Because he was a sales manager and trained new salesmen, my father was often on the road. He also received regular promotions, which meant that my family moved every two or three years as Dad moved up the ladder. Most summers we traveled with my father to work, incorporating family visits to my mom’s folks in Vancouver. We had the best times with my Canadian cousins, Michael and Dean—swimming, walking trails, exploring the enormous Stanley Park. Some years we’d go see my dad’s relatives in California, where Don and I learned to ride two-wheelers in Canoga Park. Or we packed our things to move to another town and settle in before the school year began. We spent a lot of hours crammed into the back of our Kaiser-Frazer car, traversing the West Coast. During these trips, my little brother, Don, became obsessed with cars and developed the charming habit of naming each and every make and model approaching from the opposite direction, which didn’t make the time pass any faster. Leah, a perpetual joker, continually pointed out deer along the side of the road, but when I looked, they were always gone—if they were even there in the first place. Three kids in an unair-conditioned vehicle in the height of a California summer must have been a real picnic for my parents.

I was born weeks earlier than expected in Suffern, New York. My parents were on a business trip when my mother went into labor. My father had gone to a tennis match, so my mother lumbered out of the hotel, into a cab, and to the nearest hospital—the Good Samaritan, a fitting name under the circumstances. My mother was so sure she was having a boy, the only name they’d picked was Charles Howard. When my father arrived and learned I was a girl, he was still carrying the program from the tennis tournament. The women’s doubles champions were Valerie Scott and Kay Stammers. So Valerie Kathryn Harper was born—and she would never be very good at playing tennis, despite her namesakes.

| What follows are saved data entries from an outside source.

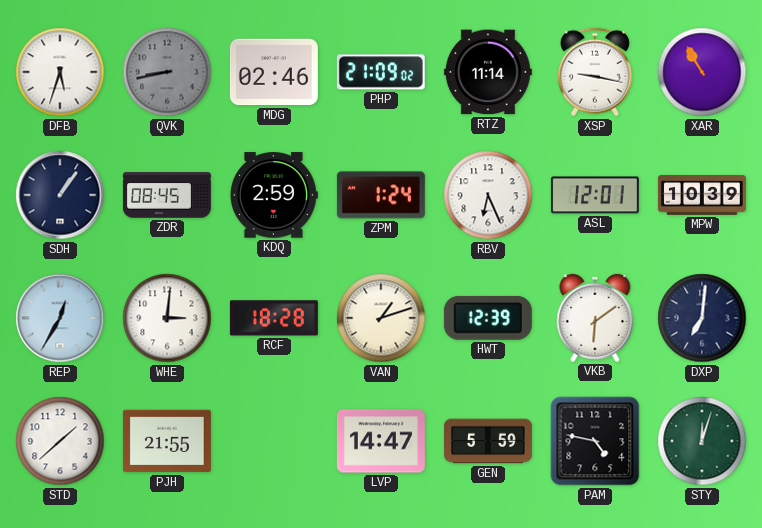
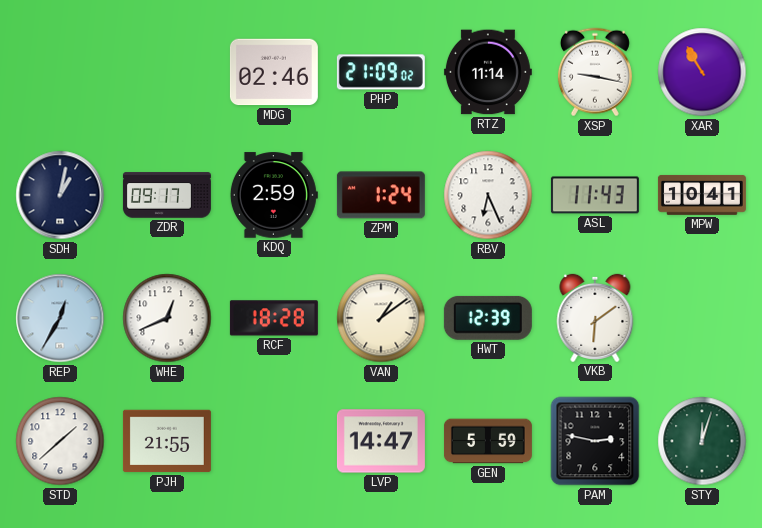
DFB: 5:33 -> none
QVK: 8:43 -> none
SDH: 1:06 -> 1:02
ZDR: 08:45 -> 09:17
ASL: 12:01 -> 11:43
MPW: 10:39 -> 10:41
WHE: 3:01 -> 12:41
VAN: 1:12 -> 1:09
DXP: 7:01 -> none
PAM: 4:47 -> 2:47
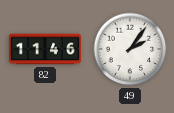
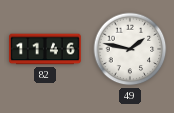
49: 2:06 -> 1:47
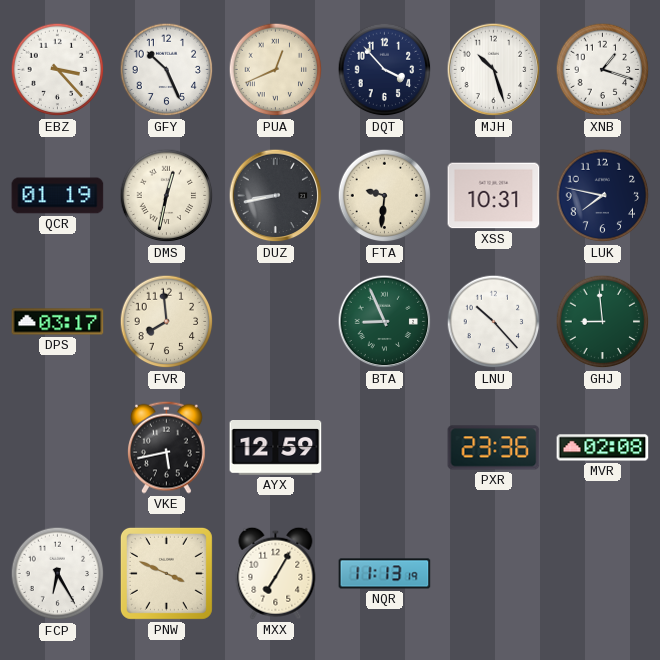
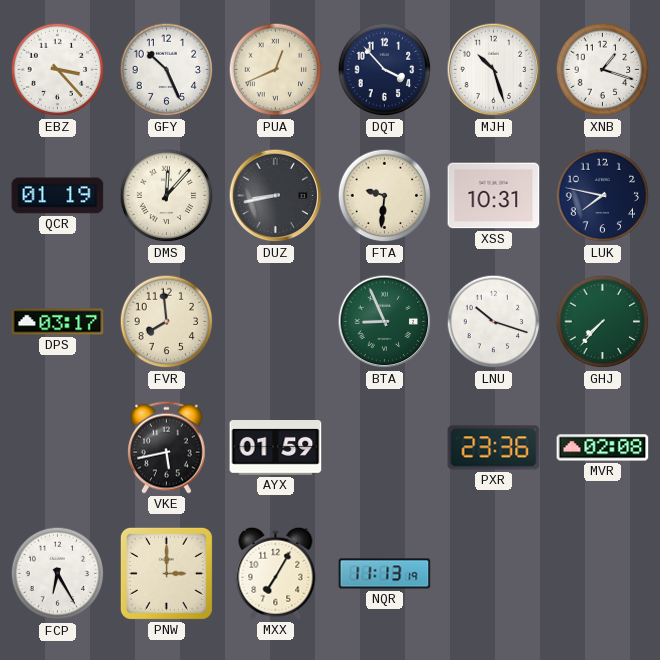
DMS: 12:32 -> 12:07
LNU: 10:23 -> 10:18
GHJ: 8:59 -> 7:37
AYX: 12:59 -> 01:59
PNW: 3:49 -> 3:00
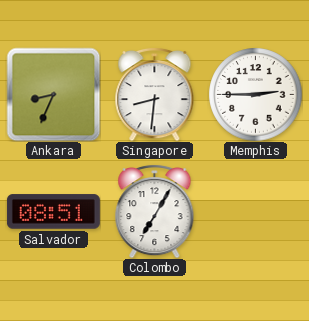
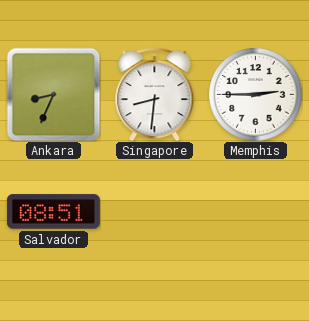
Colombo: 7:05 -> none
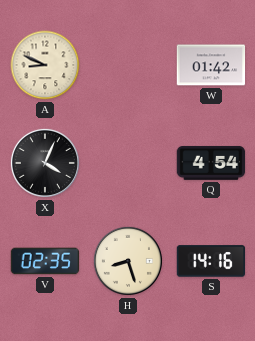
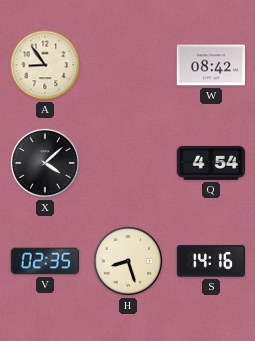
A: 8:49 -> 8:54
W: 01:42 -> 08:42
X: 4:04 -> 4:08
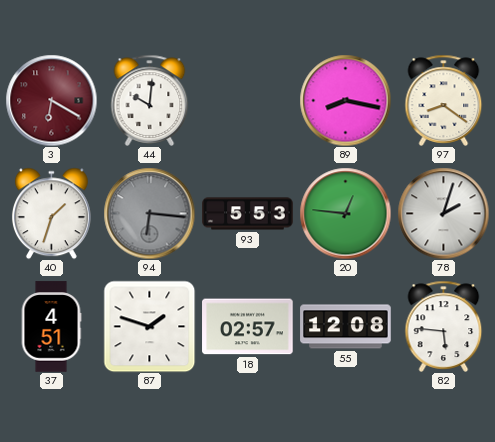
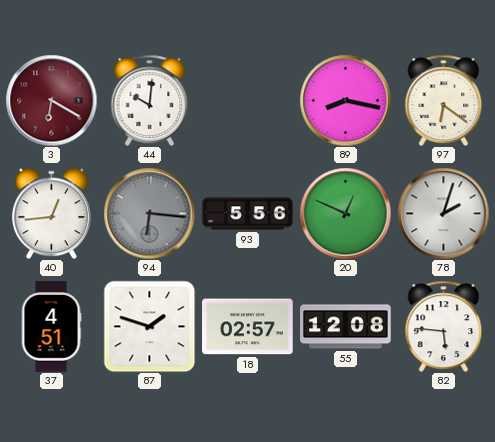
97: 8:21 -> 6:21
40: 1:33 -> 12:44
93: 5:53 -> 5:56
20: 12:46 -> 12:49
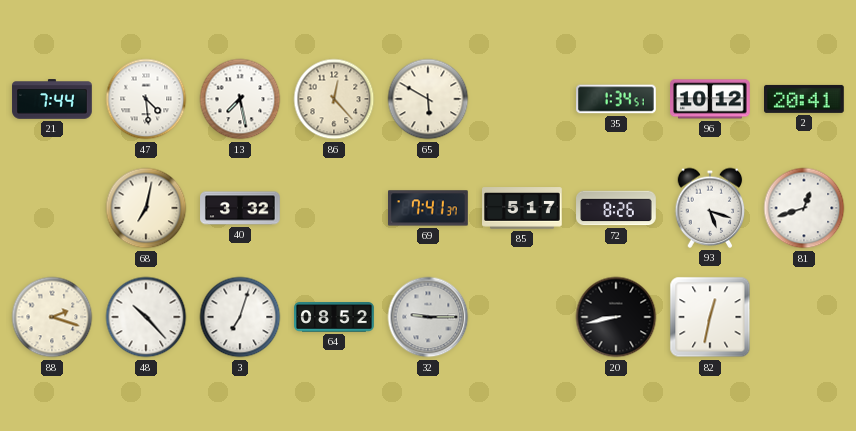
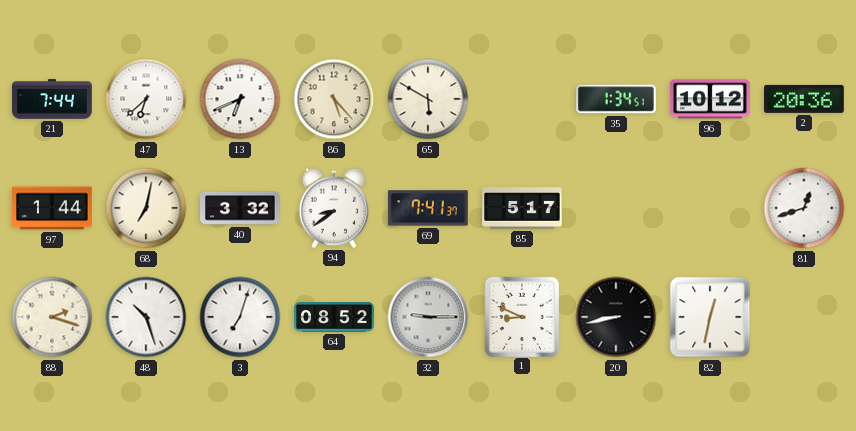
47: 4:29 -> 6:38
13: 7:28 -> 6:41
86: 12:23 -> 5:23
2: 20:41 -> 20:36
97: none -> 1:44
94: none -> 8:39
72: 8:26 -> none
93: 5:18 -> none
48: 10:23 -> 10:27
1: none -> 8:49
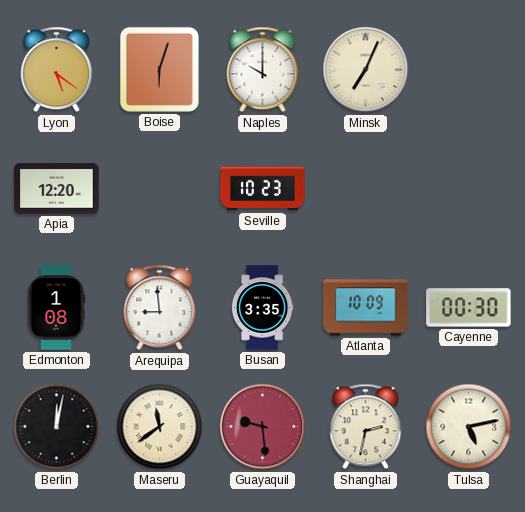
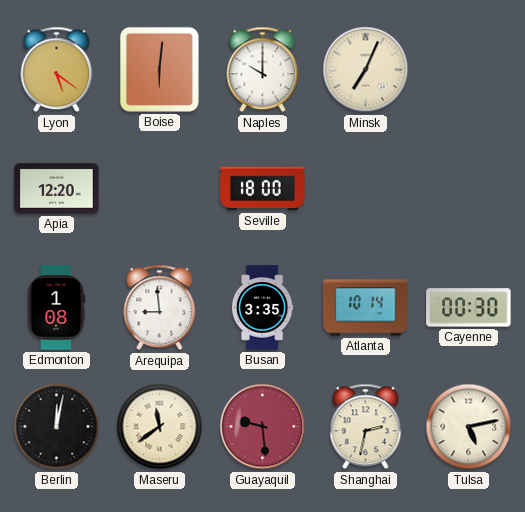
Boise: 6:03 -> 6:01
Seville: 10:23 -> 18:00
Atlanta: 10:09 -> 10:14
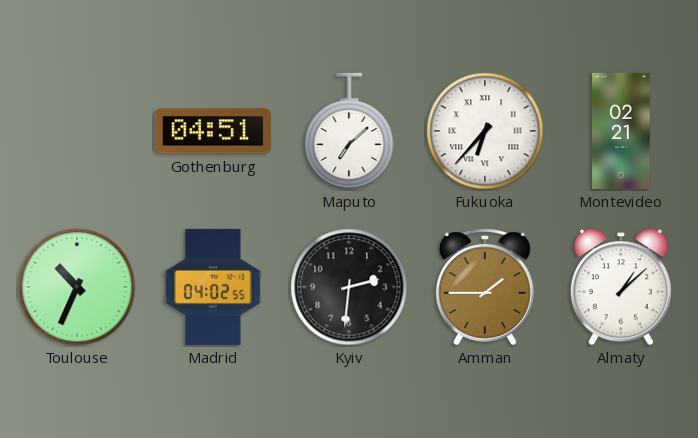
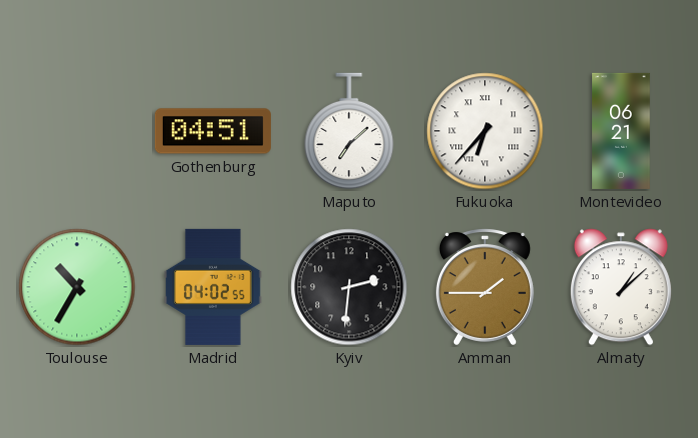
Montevideo: 02:21 -> 06:21
Toulouse: 10:34 -> 10:35
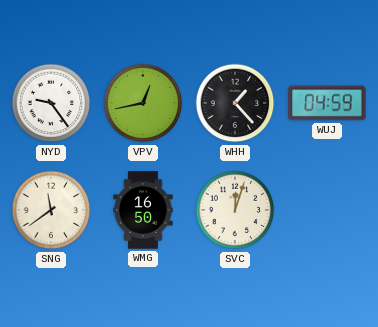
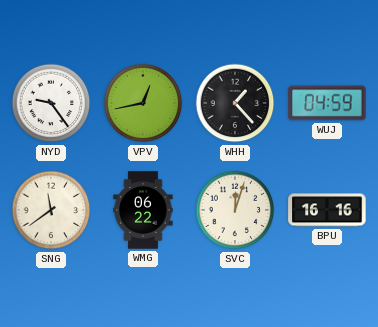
WMG: 16:50 -> 06:22
BPU: none -> 16:16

I came into the world at four in the morning on August 22, 1939, weighing in at a hefty eight pounds, fourteen ounces. I was the middle child—an average, chunky little brunette with a pronounced lisp that I didn’t lose until the third grade. My older sister, Leah, was a tall, slender, pretty blonde. When discussing my figure, my mother used to lower her voice, as if imparting a disgraceful secret, and say, “Valerie, you’re short-waisted.” It seemed that I was cursed indeed to have a waist that was short. At the time, I wasn’t at all sure what that meant, but I accepted it because Mom said I’d gotten it from her. How bad could it be? I also harbored the hope that, as I grew, my waist would get longer and my pronunciation of S’s would improve.

Despite the difference in our physiques, my mother liked to dress Leah and me in matching outfits. Leah was able to get her clothes in the regular children’s department, whereas my outfits came from the “Chubby” section. Chubby! What a word. It lacked the subterfuge of the boys’ equivalent, “Husky.” Chubby meant fat or, at any rate, not slim. There was no denying it. I used to cringe when my mother would hold up a dress she thought would look cute on Leah and ask the sales clerk if they stocked the same dress in “chubby” for me.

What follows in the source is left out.